Rapid detection of Mycobacterium tuberculosis biomarkers in a sandwich immunoassay format using a waveguide-based optical biosensor

Abstract

Early diagnosis of active tuberculosis (TB) remains an elusive challenge, especially in individuals with disseminated TB and HIV co-infection. Recent studies have shown a promise for the direct detection of pathogen-specific biomarkers such as lipoarabinomannan (LAM) for the diagnosis of TB in HIV-positive individuals. Currently, traditional immunoassay platforms that suffer from poor sensitivity and high non-specific interactions are used for the detection of such biomarkers. In this manuscript, we demonstrate the development of sandwich immunoassays for the direct detection of three TB-specific biomarkers, namely LAM, early secretory antigenic target 6 (ESAT6) and antigen 85 complex (Ag85), using a waveguide-based optical biosensor platform. Combining detection within the evanescent field of a planar optical waveguide with functional surfaces that reduce non-specific interactions allows for the ultra-sensitive and quantitative detection of biomarkers (an order of magnitude enhanced sensitivity, as compared to plate-based ELISA) in complex patient samples (urine, serum) within a short time. We also demonstrate the detection of LAM in urine from a small sample of subjects being treated for TB using this approach with excellent sensitivity and 100% corroboration with disease status. These results suggest that pathogen-specific biomarkers can be applied for the rapid and effective diagnosis of disease. It is likely that detection of a combination of biomarkers offers greater reliability of diagnosis, rather than detection of any single pathogen biomarker. NCT00341601.

Figure 1

Representative curves for biomarker detection on the waveguide-based platform. A) LAM (100 pM), B) ESAT6 (200 pM) and C) Ag85 complex (500 pM). RFU measured is plotted as function of wavelength. Black lines indicate waveguide-associated background. Gray lines represent NS-binding associated with binding of reporter antibody to a control sample. Black circles indicate specific signal measured for the corresponding biomarker.

Figure 2

Standard curves constructed for LAM spiked in urine (A) and ESAT6 spiked in serum (B) on the waveguide-based platform. RFU is plotted as a function of concentration for each biomarker. Measurements (n=3/concentration) were made on different waveguides.

Figure 3

Quantitative measurement of urinary LAM in a small cohort of TB patients without HIV co-infection. LAM concentration is plotted as a function of patient ID. LAM was detected only in patients with active TB (1-9) and not in QFG-negative controls (10-14). Each measurement was repeated twice for confirmation.

Figure 4

Quantitative measurement of serum ESAT6 in a small cohort of TB patients without HIV co-infection.
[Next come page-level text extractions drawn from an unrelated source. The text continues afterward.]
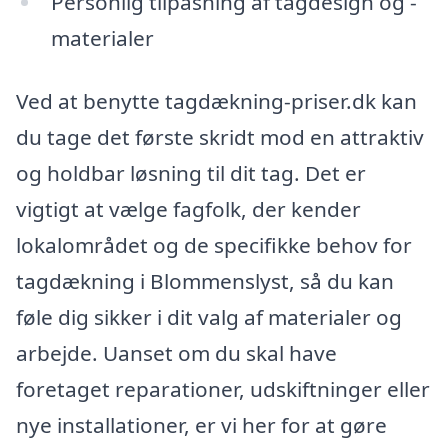
Personlig tilpasning af tagdesign og -
materialer
Ved at benytte tagdækning-priser.dk kan
du tage det første skridt mod en attraktiv
og holdbar løsning til dit tag. Det er
vigtigt at vælge fagfolk, der kender
lokalområdet og de specifikke behov for
tagdækning i Blommenslyst, så du kan
føle dig sikker i dit valg af materialer og
arbejde. Uanset om du skal have
foretaget reparationer, udskiftninger eller
nye installationer, er vi her for at gøre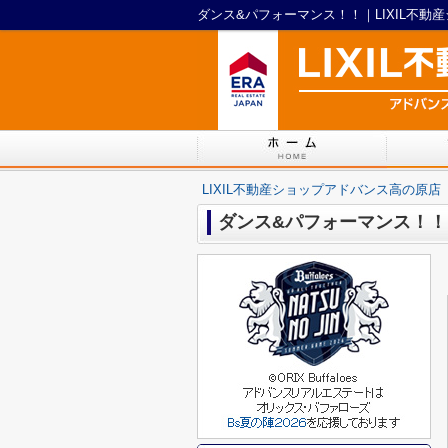
ダンス&パフォーマンス！！｜LIXIL不動
LIXIL不動産ショップアドバンス高の原店
ダンス&パフォーマンス！！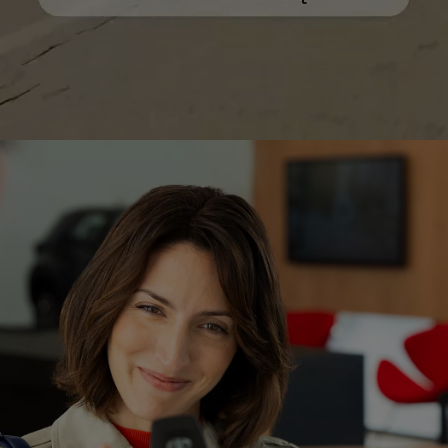
0:00 / 0:29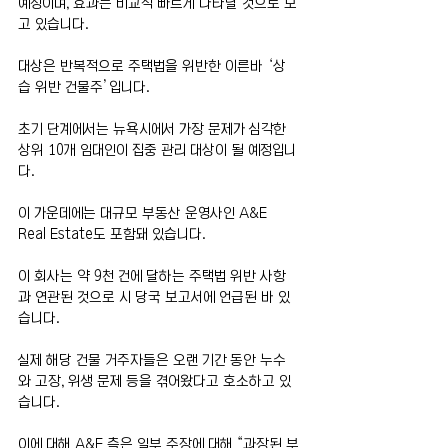
예정이며, 효과는 비교적 빠르게 나타날 것으로 보
고 있습니다.
대상은 반복적으로 주택법을 위반한 이른바 ‘상
습 위반 건물주’입니다.
초기 단계에서는 뉴욕시에서 가장 문제가 심각한 
상위 10개 임대인이 집중 관리 대상이 될 예정입니
다.
이 가운데에는 대규모 부동산 운영사인 A&E 
Real Estate도 포함돼 있습니다.
이 회사는 약 9천 건에 달하는 주택법 위반 사항
과 연관된 것으로 시 당국 보고서에 언급된 바 있
습니다.
실제 해당 건물 거주자들은 오랜 기간 동안 누수
와 고장, 위생 문제 등을 겪어왔다고 호소하고 있
습니다.
이에 대해 A&E 측은 일부 주장에 대해 “과장된 부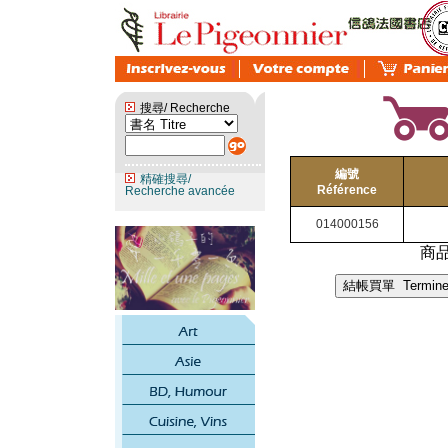
搜尋/ Recherche
編號
精確搜尋/
Référence
Recherche avancée
014000156
商品總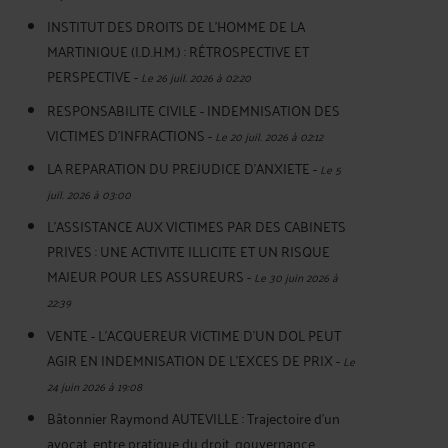
INSTITUT DES DROITS DE L'HOMME DE LA
MARTINIQUE (I.D.H.M.) : RÉTROSPECTIVE ET
PERSPECTIVE
-
Le 26 juil. 2026 à 02:20
RESPONSABILITE CIVILE - INDEMNISATION DES
VICTIMES D'INFRACTIONS
-
Le 20 juil. 2026 à 02:12
LA REPARATION DU PREJUDICE D’ANXIETE
-
Le 5
juil. 2026 à 03:00
L'ASSISTANCE AUX VICTIMES PAR DES CABINETS
PRIVES : UNE ACTIVITE ILLICITE ET UN RISQUE
MAJEUR POUR LES ASSUREURS
-
Le 30 juin 2026 à
22:39
VENTE - L'ACQUEREUR VICTIME D'UN DOL PEUT
AGIR EN INDEMNISATION DE L'EXCES DE PRIX
-
Le
24 juin 2026 à 19:08
Bâtonnier Raymond AUTEVILLE : Trajectoire d’un
avocat, entre pratique du droit, gouvernance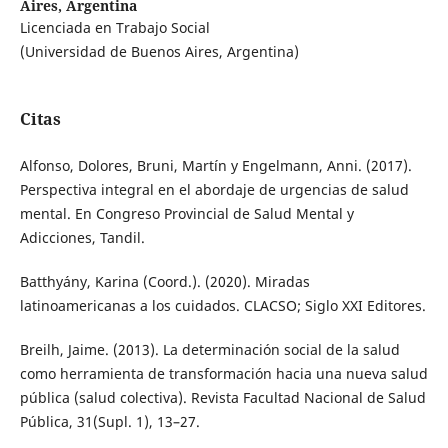
Aires, Argentina
Licenciada en Trabajo Social
(Universidad de Buenos Aires, Argentina)
Citas
Alfonso, Dolores, Bruni, Martín y Engelmann, Anni. (2017).
Perspectiva integral en el abordaje de urgencias de salud
mental. En Congreso Provincial de Salud Mental y
Adicciones, Tandil.
Batthyány, Karina (Coord.). (2020). Miradas
latinoamericanas a los cuidados. CLACSO; Siglo XXI Editores.
Breilh, Jaime. (2013). La determinación social de la salud
como herramienta de transformación hacia una nueva salud
pública (salud colectiva). Revista Facultad Nacional de Salud
Pública, 31(Supl. 1), 13–27.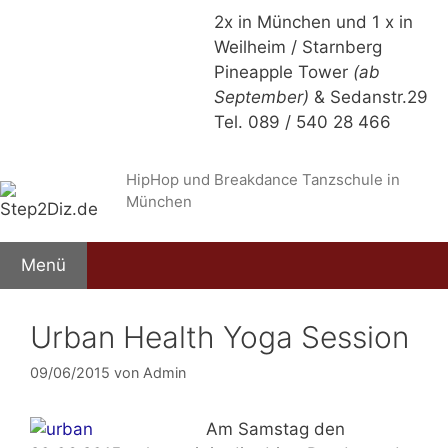
Zum
2x in München und 1 x in
Inhalt
Weilheim / Starnberg
springen
Pineapple Tower
(ab
September)
& Sedanstr.29
Tel. 089 / 540 28 466
HipHop und Breakdance Tanzschule in
München
Menü
Urban Health Yoga Session
09/06/2015
von
Admin
Am
Samstag den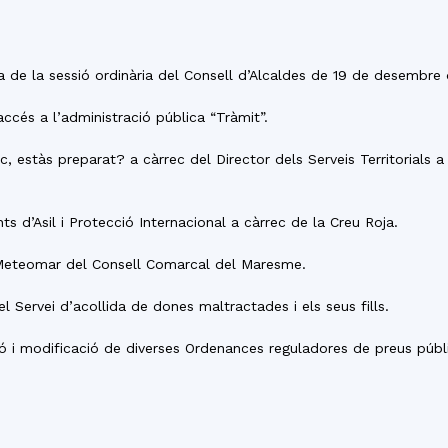
del
ta de la sessió ordinària del Consell d’Alcaldes de 19 de desembre
ccés a l’administració pública “Tràmit”.
Maresme
c, estàs preparat? a càrrec del Director dels Serveis Territorials 
nts d’Asil i Protecció Internacional a càrrec de la Creu Roja.
 Meteomar del Consell Comarcal del Maresme.
 Servei d’acollida de dones maltractades i els seus fills.
ació i modificació de diverses Ordenances reguladores de preus pú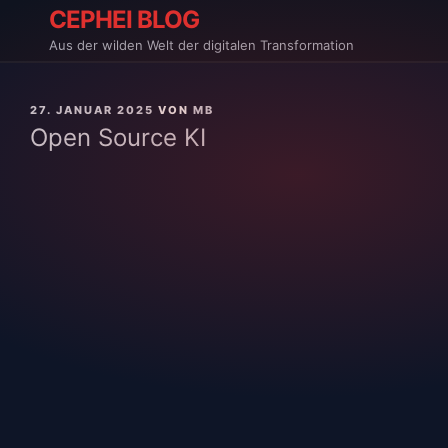
Zum
CEPHEI BLOG
Inhalt
Aus der wilden Welt der digitalen Transformation
springen
VERÖFFENTLICHT
27. JANUAR 2025
VON
MB
AM
Open Source KI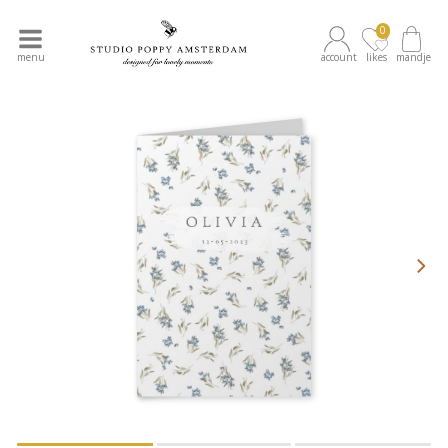
0
menu
account
likes
mandje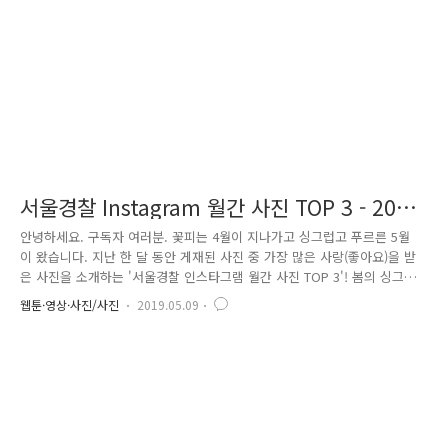
번째로 소개해 드릴 사진은 경찰관이 꿈인 지호입니다..
서울경찰 Instagram 월간 사진 TOP 3 - 2019
년 5월호
안녕하세요. 구독자 여러분. 꽃피는 4월이 지나가고 싱그럽고 푸르른 5월
이 왔습니다. 지난 한 달 동안 게재된 사진 중 가장 많은 사랑(좋아요)을 받
은 사진을 소개하는 '서울경찰 인스타그램 월간 사진 TOP 3'! 봄의 싱그러
움을 느낄 수 있는 사진들과 함께 푸른 5월을 맞아 보아요. 우리 동네를 순
웹툰·영상·사진/사진
2019.05.09
찰하는 든든한 경찰 ^^ 첫 번째로 소개해 드릴 사진은 저녁노을에 물든 서
대문구 한 골목을 구석구석 순찰 중인 경찰관의 모습을 담은 사진인데요.
이에 네티즌들은 "늠름한 뒷모습 멋져요 ^^", "든든합니다!" 등 많은 관심
을 보여주었습니다. 두 번째 사진은 대한민국 임시정부 수립 100주년을 맞
아 백범김구기념관을 방문한 경찰관 사진입니다. 대한민국 임시정부의 첫
경찰 수장이셨던 백범 김구 선생의 '민주·인권·..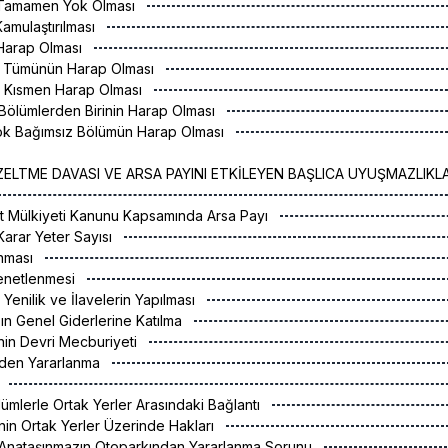
 Tamamen Yok Olması
Kamulaştırılması
 Harap Olması
n Tümünün Harap Olması
n Kısmen Harap Olması
Bölümlerden Birinin Harap Olması
ok Bağımsız Bölümün Harap Olması
ZELTME DAVASI VE ARSA PAYINI ETKİLEYEN BAŞLICA UYUŞMAZLIKL
Kat Mülkiyeti Kanunu Kapsamında Arsa Payı
Karar Yeter Sayısı
anması
Denetlenmesi
 Yenilik ve İlavelerin Yapılması
ın Genel Giderlerine Katılma
inin Devri Mecburiyeti
rden Yararlanma
r
lümlerle Ortak Yerler Arasındaki Bağlantı
inin Ortak Yerler Üzerinde Hakları
n Anataşınmazın Otoparkından Yararlanma Sorunu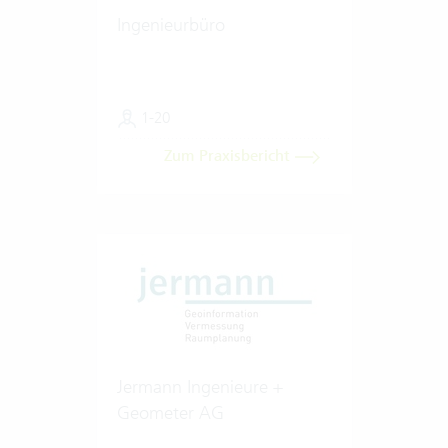
Ingenieurbüro
1-20
Zum Praxisbericht
Jermann Ingenieure +
Geometer AG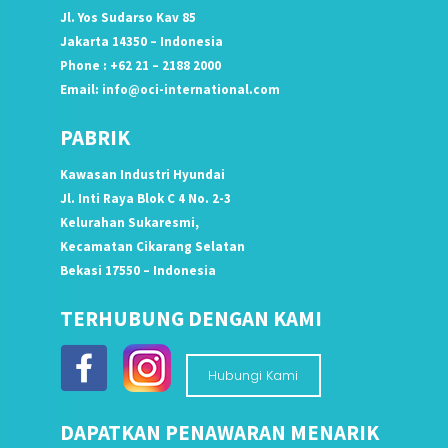
Jl. Yos Sudarso Kav 85
Jakarta 14350 – Indonesia
Phone : +62 21 – 2188 2000
Email:
info@oci-international.com
PABRIK
Kawasan Industri Hyundai
Jl. Inti Raya Blok C 4 No. 2-3
Kelurahan Sukaresmi,
Kecamatan Cikarang Selatan
Bekasi 17550 – Indonesia
TERHUBUNG DENGAN KAMI
Hubungi Kami
DAPATKAN PENAWARAN MENARIK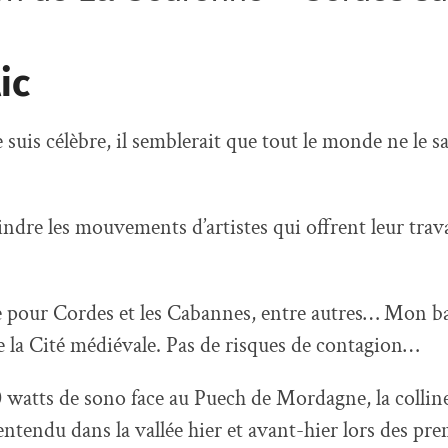
ic
je suis célèbre, il semblerait que tout le monde ne le s
oindre les mouvements d’artistes qui offrent leur trava
ue pour Cordes et les Cabannes, entre autres… Mon ba
 la Cité médiévale. Pas de risques de contagion…
00 watts de sono face au Puech de Mordagne, la collin
ntendu dans la vallée hier et avant-hier lors des prem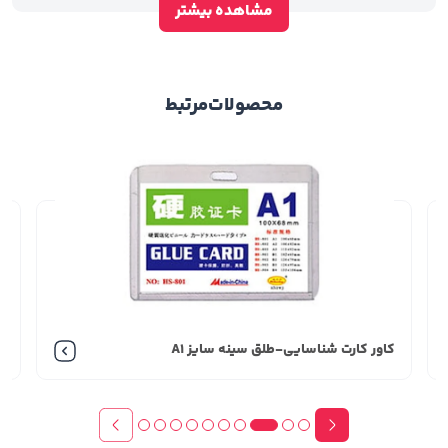
مشاهده بیشتر
محصولات
مرتبط
کاور کارت شناسایی-طلق سینه سایز A6
کاور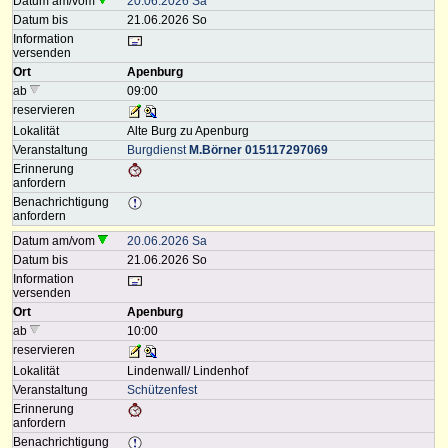
Datum am/vom
20.06.2026 Sa
Datum bis
21.06.2026 So
Information
versenden
Ort
Apenburg
ab
09:00
reservieren
Lokalität
Alte Burg zu Apenburg
Veranstaltung
Burgdienst
M.Börner 015117297069
Erinnerung
anfordern
Benachrichtigung
anfordern
Datum am/vom
20.06.2026 Sa
Datum bis
21.06.2026 So
Information
versenden
Ort
Apenburg
ab
10:00
reservieren
Lokalität
Lindenwall/ Lindenhof
Veranstaltung
Schützenfest
Erinnerung
anfordern
Benachrichtigung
ESAT6 concentration is plotted as a function of patient ID. Only samples from patients with active TB were positive for ESAT6 (1-3), whereas it was undetectable in negative controls (4-6). * indicates significant difference from controls.

Scheme 1

Illustration of the sandwich immunoassay on a functionalized waveguide. A) Waveguides functionalized with a lipid bilayer are prepared by binding of capture antibody using biotin-streptavidin chemistry. B) Addition of the sample containing the antigen results in specific binding. C) Finally, addition of a fluorescently labeled reporter antibody results in a specific signal measured via a spectrometer interface. Schematic not drawn to scale, and represents process for all three biomarkers investigated in this report.